Lo shock è notevole; la confessione pubblica. Alla revoca dell’altisonante titolo nobiliare di cavaliere commendatore dell’Ordine reale vittoriano, segue l’allontanamento da ogni prestigiosa istituzione culturale. Il controspionaggio, a onor del vero, l’aveva già inchiodato nel 1963 ma Blunt pare se la sia cavata fornendo i nomi di altri agenti sovietici sotto copertura; altri invece, – come l’eccellente libro L’intoccabile di John Banville – sostengono che le lettere trafugate a suo tempo dal castello di Kronberg siano state il suo “salvacondotto”… fino a quella mattina. La guerra mondiale è ormai un ricordo lontano e Edoardo VIII è morto da tempo. Il suo paracadute è bucato; la caduta inevitabile. Blunt inoltre è perfetto per dare l’esempio dell’inflessibilità del nuovo governo della Thatcher. L’ex sir liquida l’intera faccenda, con tipico aplomb britannico, come “la peggior scelta della mia vita” e, infatti, mentre i suoi ex-amici sono esiliati a Mosca; lui resta impunito tra i suoi amati quadri. Come per Gurgess, anche il film Blunt: il quarto uomo (1987) con Anthony Hopkins s’interroga su come un parente dei reali, abbia potuto tradire il proprio Paese, senza ottenere nulla in cambio; a eccezione della relazione con Burgess che l’avrebbe convinto a passare al nemico. Un po’ poco per rischiare la pena capitale.
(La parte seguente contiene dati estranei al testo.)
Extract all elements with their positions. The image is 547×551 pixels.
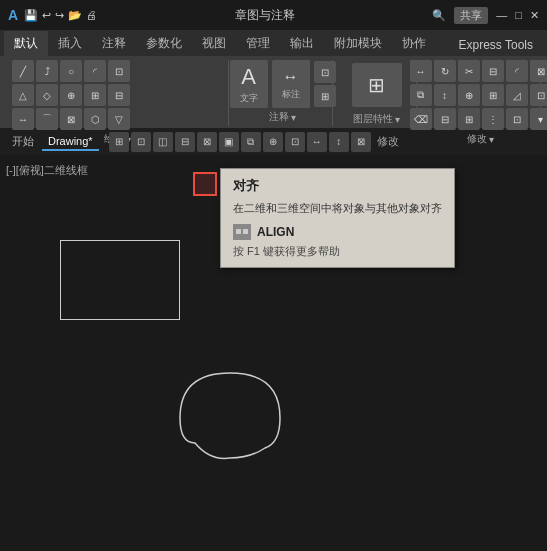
layer-group-label: 图层特性 ▾ [353, 112, 400, 126]
cursor-highlight-box [193, 172, 217, 196]
app-icon[interactable]: A [8, 7, 18, 23]
sub-icon-6[interactable]: ▣ [219, 132, 239, 152]
annotation-dropdown-icon[interactable]: ▾ [291, 112, 296, 123]
fillet-icon[interactable]: ◜ [506, 60, 528, 82]
extend-icon[interactable]: ⊕ [458, 84, 480, 106]
group-draw: ╱ ⤴ ○ ◜ ⊡ △ ◇ ⊕ ⊞ ⊟ ↔ ⌒ ⊠ ⬡ ▽ 绘图 [6, 60, 229, 126]
redo-icon[interactable]: ↪ [55, 9, 64, 22]
offset-icon[interactable]: ⊞ [482, 84, 504, 106]
sub-icon-12[interactable]: ⊠ [351, 132, 371, 152]
title-bar-tabs: 💾 ↩ ↪ 📂 🖨 [24, 9, 97, 22]
sub-icon-3[interactable]: ◫ [153, 132, 173, 152]
open-icon[interactable]: 📂 [68, 9, 82, 22]
tab-manage[interactable]: 管理 [236, 31, 280, 56]
workspace-label: 章图与注释 [235, 7, 295, 24]
sub-tab-drawing[interactable]: Drawing* [42, 133, 99, 151]
tab-view[interactable]: 视图 [192, 31, 236, 56]
undo-icon[interactable]: ↩ [42, 9, 51, 22]
sub-icon-4[interactable]: ⊟ [175, 132, 195, 152]
mirror-icon[interactable]: ⊟ [482, 60, 504, 82]
trim-icon[interactable]: ✂ [458, 60, 480, 82]
draw-icon-9[interactable]: ⊠ [60, 108, 82, 130]
print-icon[interactable]: 🖨 [86, 9, 97, 21]
tooltip-cmd-icon [233, 224, 251, 240]
sub-icon-8[interactable]: ⊕ [263, 132, 283, 152]
modify-icon-4[interactable]: ⋮ [482, 108, 504, 130]
draw-icon-2[interactable]: △ [12, 84, 34, 106]
modify-icons: ↔ ↻ ✂ ⊟ ◜ ⊠ ⧉ ↕ ⊕ ⊞ ◿ ⊡ ⌫ ⊟ ⊞ ⋮ ⊡ ▾ [410, 60, 548, 130]
tab-addons[interactable]: 附加模块 [324, 31, 392, 56]
array-icon[interactable]: ⊟ [434, 108, 456, 130]
tab-default[interactable]: 默认 [4, 31, 48, 56]
sub-toolbar-icons: ⊞ ⊡ ◫ ⊟ ⊠ ▣ ⧉ ⊕ ⊡ ↔ ↕ ⊠ 修改 [109, 132, 399, 152]
sub-icon-9[interactable]: ⊡ [285, 132, 305, 152]
scale-icon[interactable]: ⊠ [530, 60, 548, 82]
move-icon[interactable]: ↔ [410, 60, 432, 82]
tab-parametric[interactable]: 参数化 [136, 31, 192, 56]
extra-draw-1[interactable]: ⊡ [108, 60, 130, 82]
layer-dropdown-icon[interactable]: ▾ [395, 114, 400, 125]
quick-access-icon[interactable]: 💾 [24, 9, 38, 22]
annotation-icons: A 文字 ↔ 标注 ⊡ ⊞ [230, 60, 336, 108]
draw-icon-5[interactable]: ⊞ [84, 84, 106, 106]
circle-icon[interactable]: ○ [60, 60, 82, 82]
draw-icon-4[interactable]: ⊕ [60, 84, 82, 106]
arc-icon[interactable]: ◜ [84, 60, 106, 82]
rotate-icon[interactable]: ↻ [434, 60, 456, 82]
annotation-group-label: 注释 ▾ [269, 110, 296, 124]
title-bar: A 💾 ↩ ↪ 📂 🖨 章图与注释 🔍 共享 — □ ✕ [0, 0, 547, 30]
layer-icon[interactable]: ⊞ [352, 63, 402, 107]
ann-icon-2[interactable]: ⊞ [314, 85, 336, 107]
sub-icon-2[interactable]: ⊡ [131, 132, 151, 152]
draw-icon-7[interactable]: ↔ [12, 108, 34, 130]
draw-icon-6[interactable]: ⊟ [108, 84, 130, 106]
modify-dropdown[interactable]: ▾ [530, 108, 548, 130]
line-icon[interactable]: ╱ [12, 60, 34, 82]
ann-icon-1[interactable]: ⊡ [314, 61, 336, 83]
tab-express[interactable]: Express Tools [449, 34, 543, 56]
sub-icon-10[interactable]: ↔ [307, 132, 327, 152]
draw-icon-11[interactable]: ▽ [108, 108, 130, 130]
group-layer: ⊞ 图层特性 ▾ [337, 60, 417, 126]
sub-icon-11[interactable]: ↕ [329, 132, 349, 152]
sub-tab-start[interactable]: 开始 [6, 132, 40, 151]
svg-rect-1 [236, 229, 241, 234]
dimension-icon[interactable]: ↔ 标注 [272, 60, 310, 108]
close-icon[interactable]: ✕ [530, 9, 539, 22]
explode-icon[interactable]: ⊡ [530, 84, 548, 106]
modify-icon-5[interactable]: ⊡ [506, 108, 528, 130]
modify-dropdown-icon[interactable]: ▾ [489, 134, 494, 145]
copy-icon[interactable]: ⧉ [410, 84, 432, 106]
sub-toolbar: 开始 Drawing* ⊞ ⊡ ◫ ⊟ ⊠ ▣ ⧉ ⊕ ⊡ ↔ ↕ ⊠ 修改 [0, 128, 547, 156]
tab-insert[interactable]: 插入 [48, 31, 92, 56]
align-modify-icon[interactable]: ⊞ [458, 108, 480, 130]
stretch-icon[interactable]: ↕ [434, 84, 456, 106]
shape-rectangle [60, 240, 180, 320]
group-annotation: A 文字 ↔ 标注 ⊡ ⊞ 注释 ▾ [233, 60, 333, 126]
shape-rounded [175, 363, 285, 463]
draw-icon-3[interactable]: ◇ [36, 84, 58, 106]
sub-icon-5[interactable]: ⊠ [197, 132, 217, 152]
draw-icon-8[interactable]: ⌒ [36, 108, 58, 130]
search-icon[interactable]: 🔍 [432, 9, 446, 22]
polyline-icon[interactable]: ⤴ [36, 60, 58, 82]
draw-icon-10[interactable]: ⬡ [84, 108, 106, 130]
draw-icons: ╱ ⤴ ○ ◜ ⊡ △ ◇ ⊕ ⊞ ⊟ ↔ ⌒ ⊠ ⬡ ▽ [12, 60, 222, 130]
tab-collaborate[interactable]: 协作 [392, 31, 436, 56]
sub-icon-7[interactable]: ⧉ [241, 132, 261, 152]
modify-group-label: 修改 ▾ [467, 132, 494, 146]
tooltip-command-row: ALIGN [233, 224, 442, 240]
maximize-icon[interactable]: □ [515, 9, 522, 21]
tab-annotate[interactable]: 注释 [92, 31, 136, 56]
text-icon[interactable]: A 文字 [230, 60, 268, 108]
tab-output[interactable]: 输出 [280, 31, 324, 56]
annotation-small-icons: ⊡ ⊞ [314, 61, 336, 107]
chamfer-icon[interactable]: ◿ [506, 84, 528, 106]
title-bar-left: A 💾 ↩ ↪ 📂 🖨 [8, 7, 97, 23]
minimize-icon[interactable]: — [496, 9, 507, 21]
erase-icon[interactable]: ⌫ [410, 108, 432, 130]
share-button[interactable]: 共享 [454, 7, 488, 24]
tooltip-help: 按 F1 键获得更多帮助 [233, 244, 442, 259]
ribbon-tabs: 默认 插入 注释 参数化 视图 管理 输出 附加模块 协作 Express To… [0, 30, 547, 56]
sub-icon-1[interactable]: ⊞ [109, 132, 129, 152]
Londra, 1990. Il muro è caduto e la stessa Unione sovietica è agli sgoccioli. Oleg Gordievskij, ex agente doppio che dal 1985 vive sotto copertura in Gran Bretagna, pubblica La storia segreta del KGB svelando l’identità della quinta spia. La Guerra fredda è finita; l’Occidente ha vinto. A nessuno interessano più queste vecchie voci. In effetti, lo scozzese John Cairncross, grazie ai suoi ottimi voti a Cambridge, era stato assunto al ministero degli esteri già negli anni ‘30. Trasferito al ministero del tesoro e divenuto segretario privato nel gabinetto del ministro si era rivelato decisivo, fornendo ai sovietici informazioni cruciali in vista della battaglia di Kursk. All’epoca i russi sono ancora alleati ma, appena issata la bandiera rossa sul Reichstag, le cose cambiarono. John (nome in codice Listz) passò rapporti sul programma atomico ai russi. Entrato del MI6, stava lavorando sotto Philby al momento della fuga di Burgess e MacLean. Sospettato a causa di un foglietto ritrovato a casa dello stesso Burgess, era stato riassegnato a compiti civili.
Non ha mai ammesso di essere una spia.